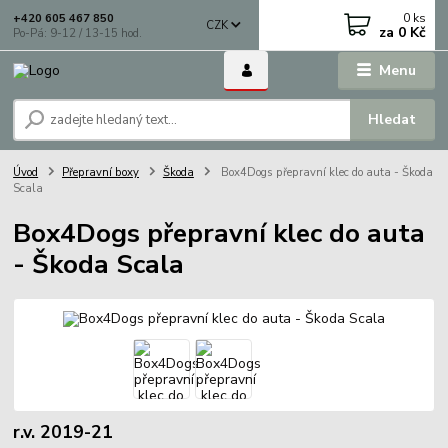
0
ks
+420 605 467 850
CZK
za
0 Kč
Po-Pá: 9-12 / 13-15 hod.
Menu
Hledat
Úvod
Přepravní boxy
Škoda
Box4Dogs přepravní klec do auta - Škoda
Scala
Box4Dogs přepravní klec do auta
- Škoda Scala
r.v. 2019-21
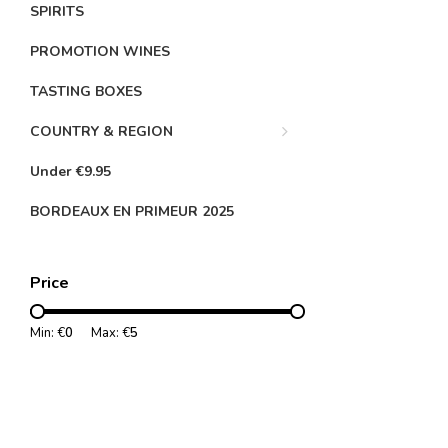
SPIRITS
PROMOTION WINES
TASTING BOXES
COUNTRY & REGION
Under €9.95
BORDEAUX EN PRIMEUR 2025
Price
Min: €
0
Max: €
5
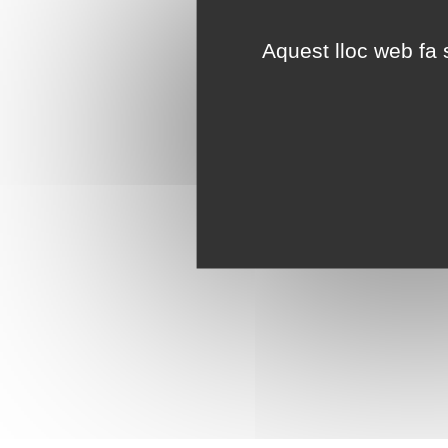
Aquest lloc web fa s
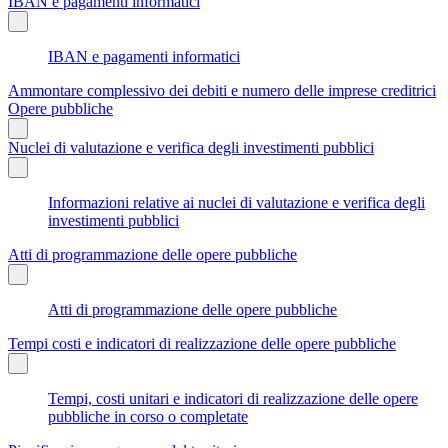
IBAN e pagamenti informatici
IBAN e pagamenti informatici
Ammontare complessivo dei debiti e numero delle imprese creditrici
Opere pubbliche
Nuclei di valutazione e verifica degli investimenti pubblici
Informazioni relative ai nuclei di valutazione e verifica degli
investimenti pubblici
Atti di programmazione delle opere pubbliche
Atti di programmazione delle opere pubbliche
Tempi costi e indicatori di realizzazione delle opere pubbliche
Tempi, costi unitari e indicatori di realizzazione delle opere
pubbliche in corso o completate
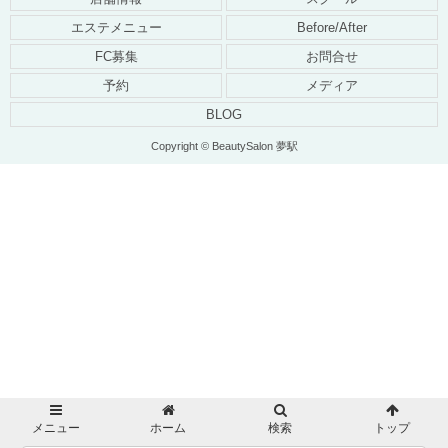
エステメニュー
Before/After
FC募集
お問合せ
予約
メディア
BLOG
Copyright © BeautySalon 夢駅
メニュー
ホーム
検索
トップ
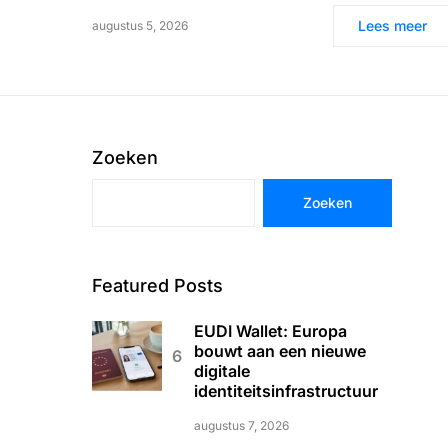
Lees meer
augustus 5, 2026
Zoeken
Zoeken
Featured Posts
EUDI Wallet: Europa
bouwt aan een nieuwe
digitale
identiteitsinfrastructuur
augustus 7, 2026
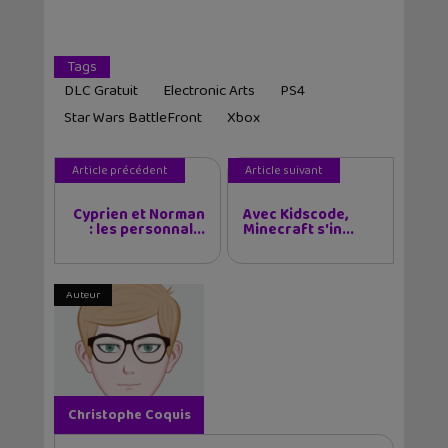
Tags
DLC Gratuit
Electronic Arts
PS4
Star Wars BattleFront
Xbox
Article précédent
Article suivant
Cyprien et Norman
Avec Kidscode,
: les personnal...
Minecraft s'in...
Auteur
Christophe Coquis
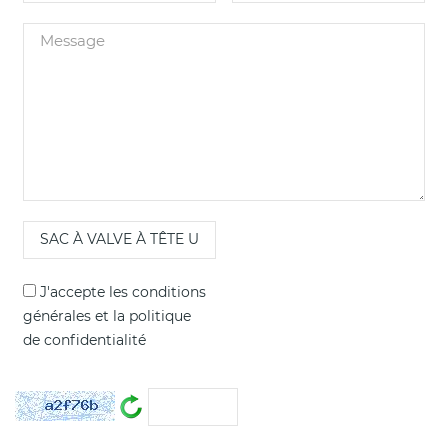
J'accepte les
conditions
générales
et la
politique
de confidentialité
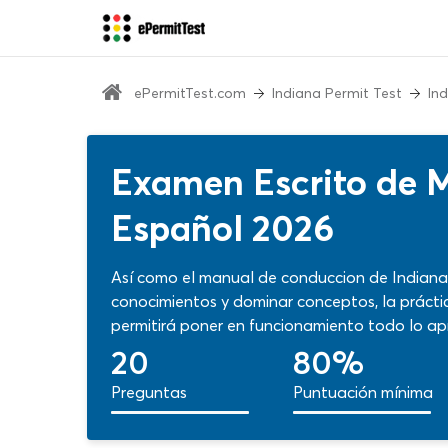
ePermitTest.com
Indiana Permit Test
In
Examen Escrito de M
Español 2026
Así como el manual de conduccion de Indiana
conocimientos y dominar conceptos, la práct
permitirá poner en funcionamiento todo lo ap
cuestionario oficial. Aprovecha al máximo est
20
80%
reglas de carretera y señales de tránsito co
Preguntas
Puntuación mínima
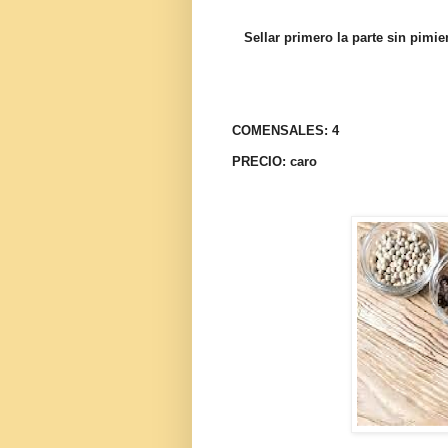
Sellar primero la parte sin pimie
COMENSALES: 4
PRECIO: caro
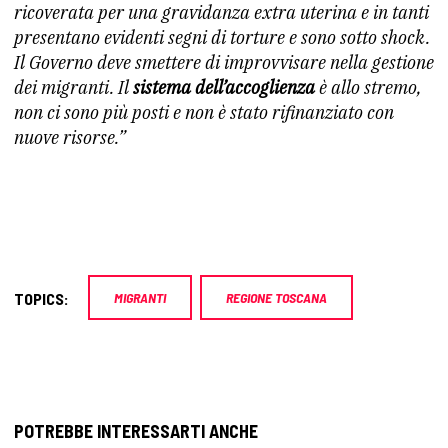
ricoverata per una gravidanza extra uterina e in tanti
presentano evidenti segni di torture e sono sotto shock.
Il Governo deve smettere di improvvisare nella gestione
dei migranti. Il
sistema dell’accoglienza
è allo stremo,
non ci sono più posti e non è stato rifinanziato con
nuove risorse.”
TOPICS:
MIGRANTI
REGIONE TOSCANA
POTREBBE INTERESSARTI ANCHE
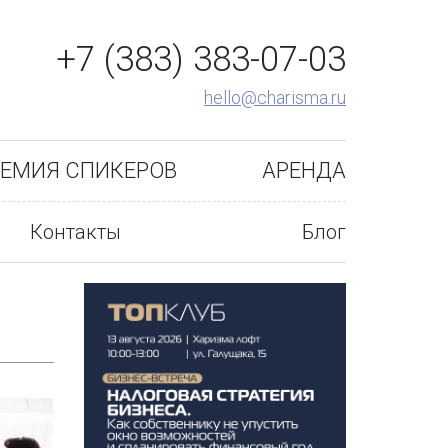
+7 (383) 383-07-03
hello@charisma.ru
ЕМИЯ СПИКЕРОВ
АРЕНДА
Контакты
Блог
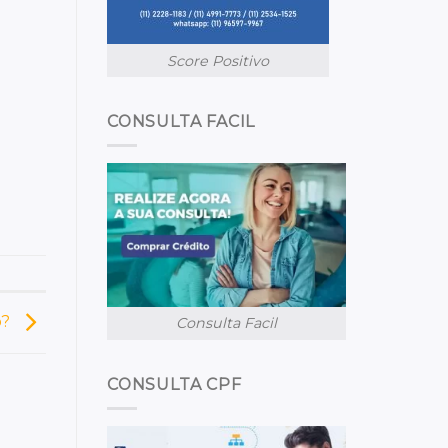
Score Positivo
CONSULTA FACIL
o?
Consulta Facil
CONSULTA CPF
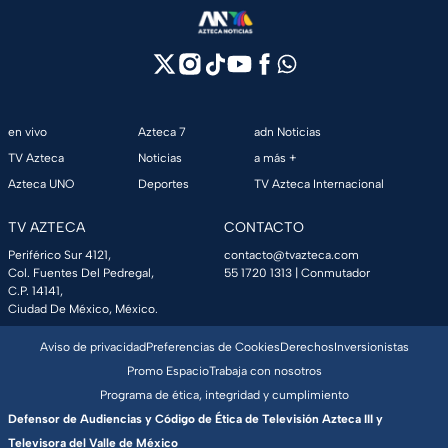
en vivo
Azteca 7
adn Noticias
TV Azteca
Noticias
a más +
Azteca UNO
Deportes
TV Azteca Internacional
TV AZTECA
CONTACTO
Periférico Sur 4121,
contacto@tvazteca.com
Col. Fuentes Del Pedregal,
55 1720 1313
| Conmutador
C.P. 14141,
Ciudad De México, México.
Aviso de privacidad
Preferencias de Cookies
Derechos
Inversionistas
Promo Espacio
Trabaja con nosotros
Programa de ética, integridad y cumplimiento
Defensor de Audiencias y Código de Ética de Televisión Azteca III y
Televisora del Valle de México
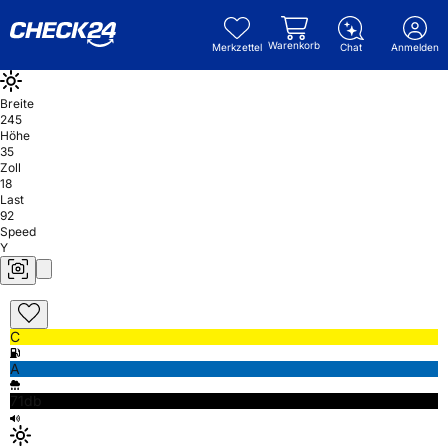
Warenkorb
Merkzettel
Chat
Anmelden
Breite
245
Höhe
35
Zoll
18
Last
92
Speed
Y
C
A
71db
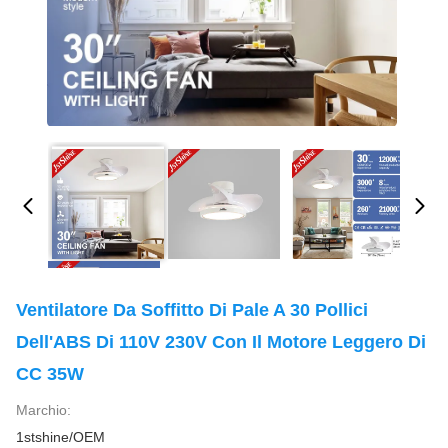
Ventilatore Da Soffitto Di Pale A 30 Pollici
Dell'ABS Di 110V 230V Con Il Motore Leggero Di
CC 35W
Marchio:
1stshine/OEM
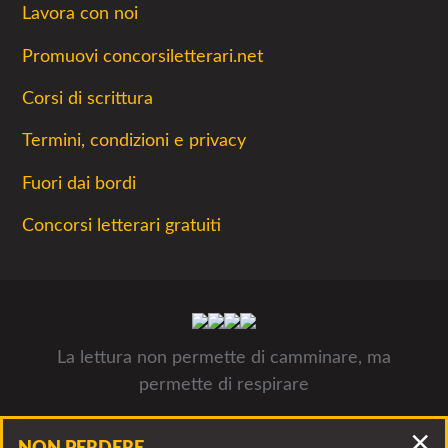
Lavora con noi
Promuovi concorsiletterari.net
Corsi di scrittura
Termini, condizioni e privacy
Fuori dai bordi
Concorsi letterari gratuiti
La lettura non permette di camminare, ma
permette di respirare
Concorsiletterari.net - Tutti i concorsi letterari 2026- © Luca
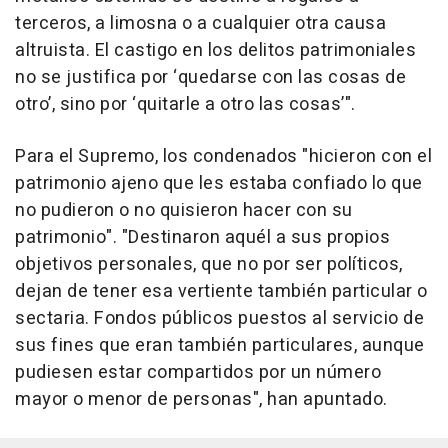
terceros, a limosna o a cualquier otra causa
altruista. El castigo en los delitos patrimoniales
no se justifica por ‘quedarse con las cosas de
otro’, sino por ‘quitarle a otro las cosas’".
Para el Supremo, los condenados "hicieron con el
patrimonio ajeno que les estaba confiado lo que
no pudieron o no quisieron hacer con su
patrimonio". "Destinaron aquél a sus propios
objetivos personales, que no por ser políticos,
dejan de tener esa vertiente también particular o
sectaria. Fondos públicos puestos al servicio de
sus fines que eran también particulares, aunque
pudiesen estar compartidos por un número
mayor o menor de personas", han apuntado.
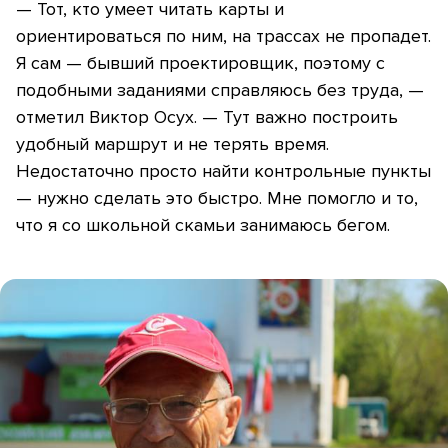
— Тот, кто умеет читать карты и
ориентироваться по ним, на трассах не пропадет.
Я сам — бывший проектировщик, поэтому с
подобными заданиями справляюсь без труда, —
отметил Виктор Осух. — Тут важно построить
удобный маршрут и не терять время.
Недостаточно просто найти контрольные пункты
— нужно сделать это быстро. Мне помогло и то,
что я со школьной скамьи занимаюсь бегом.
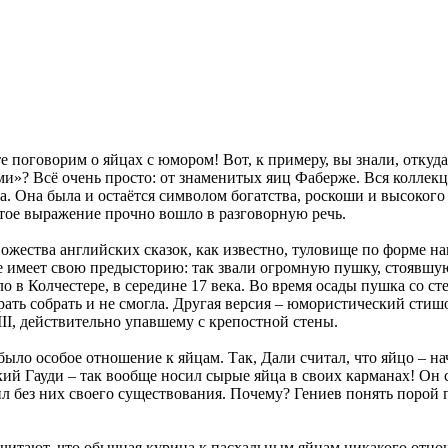
те поговорим о яйцах с юмором! Вот, к примеру, вы знали, откуд
и»? Всё очень просто: от знаменитых яиц Фаберже. Вся коллекц
да. Она была и остаётся символом богатства, роскоши и высоког
атое выражение прочно вошло в разговорную речь.
ножества английских сказок, как известно, туловище по форме н
е имеет свою предысторию: так звали огромную пушку, стоявшу
о в Колчестере, в середине 17 века. Во время осады пушка со ст
 рать собрать и не смогла. Другая версия – юмористический стиш
II, действительно упавшему с крепостной стены.
было особое отношение к яйцам. Так, Дали считал, что яйцо – на
ий Гауди – так вообще носил сырые яйца в своих карманах! Он 
л без них своего существования. Почему? Гениев понять порой 
считают, что обычная курица к пасхальным яйцам никакого отно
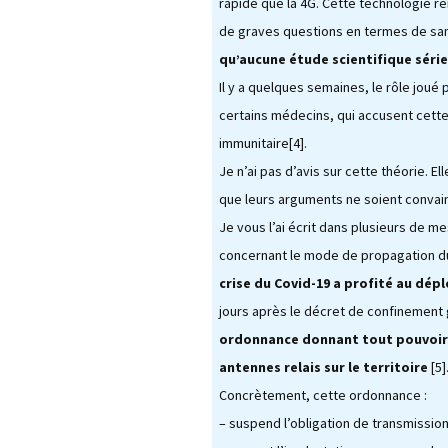
rapide que la 4G. Cette technologie 
de graves questions en termes de sa
qu’aucune étude scientifique série
Il y a quelques semaines, le rôle joué
certains médecins, qui accusent cett
immunitaire[4].
Je n’ai pas d’avis sur cette théorie. 
que leurs arguments ne soient convain
Je vous l’ai écrit dans plusieurs de m
concernant le mode de propagation du 
crise du Covid-19 a profité au dép
jours après le décret de confinement
ordonnance donnant tout pouvoir 
antennes relais sur le territoire
[5]
Concrètement, cette ordonnance :
– suspend l’obligation de transmissio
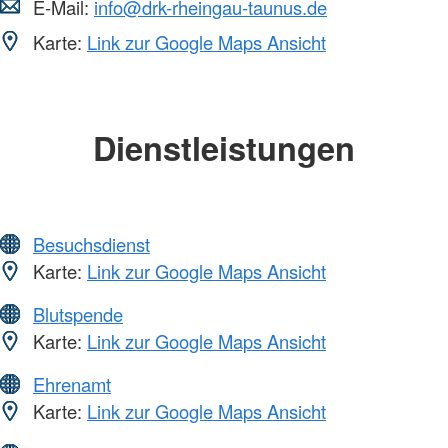
E-Mail:
info@drk-rheingau-taunus.de
Karte:
Link zur Google Maps Ansicht
Dienstleistungen
Besuchsdienst
Karte:
Link zur Google Maps Ansicht
Blutspende
Karte:
Link zur Google Maps Ansicht
Ehrenamt
Karte:
Link zur Google Maps Ansicht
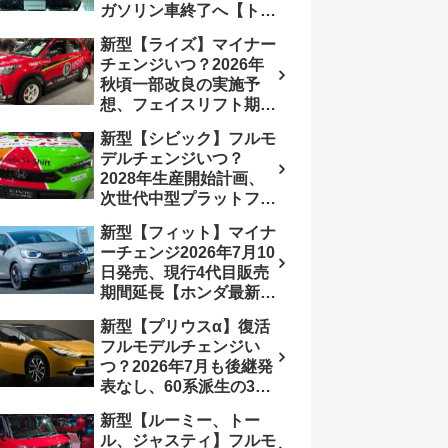
ガソリン車終了へ【トヨ
み、消費税込価格559万
タ最新情報】フルモデル
9000円から
新型【ライズ】マイナー
チェンジ2027年以降予
チェンジいつ？2026年
想
秋頃一部改良の実施予
想、フェイスリフト期
待、受注停止まだ？納期
新型【シビック】フルモ
2～3ヵ月に短縮【ダイハ
デルチェンジいつ？
ツ最新情報】前回改良は
2028年生産開始計画、
2024年11月5日、価格
次世代中型プラットフォ
180.07～244.2万円、値
ーム採用、2.0L e:HEV
上げ約8～10万円、法規
新型【フィット】マイナ
搭載予想【ホンダ最新情
対応、ハイブリッド
ーチェンジ2026年7月10
報】Honda S+ Shiftは現
4WD追加まだ、フルモ
日発売、現行4代目販売
行e:HEV RS 消費税込
デルチェンジはトヨタが
期間延長【ホンダ最新情
4,659,600円で先行導入
介入か
報】次期フィット5発表
新型【プリウスα】復活
いつ？フルモデルチェン
フルモデルチェンジい
ジは2029年頃まで遅れ
つ？2026年7月も後継発
る予想
表なし、60系派生の3列
シートが2027年以降に
新型【ルーミー、トー
発売される可能性は【ト
ル、ジャスティ】フルモ
ヨタ最新情報デザイン予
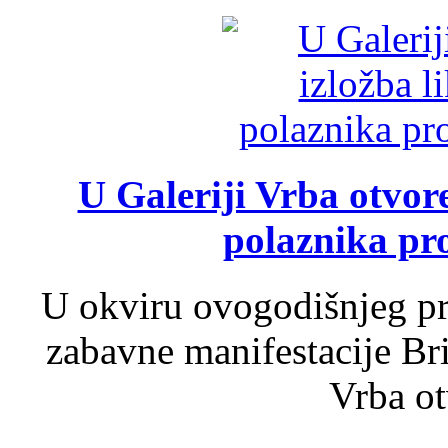
U Galeriji Vrba otvor
polaznika pr
U okviru ovogodišnjeg pr
zabavne manifestacije Bri
Vrba ot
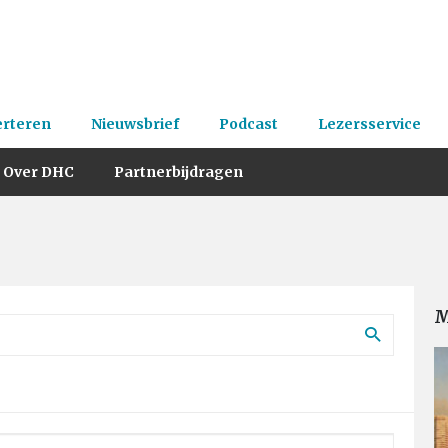
erteren
Nieuwsbrief
Podcast
Lezersservice
Over DHC
Partnerbijdragen
M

PROBLEM TO SOLVE - Gather each line in these records that contains the string "realizzazione".

EXERCISE RESPONSE -
Tempi costi e indicatori di realizzazione delle opere pubbliche
Tempi, costi unitari e indicatori di realizzazione delle opere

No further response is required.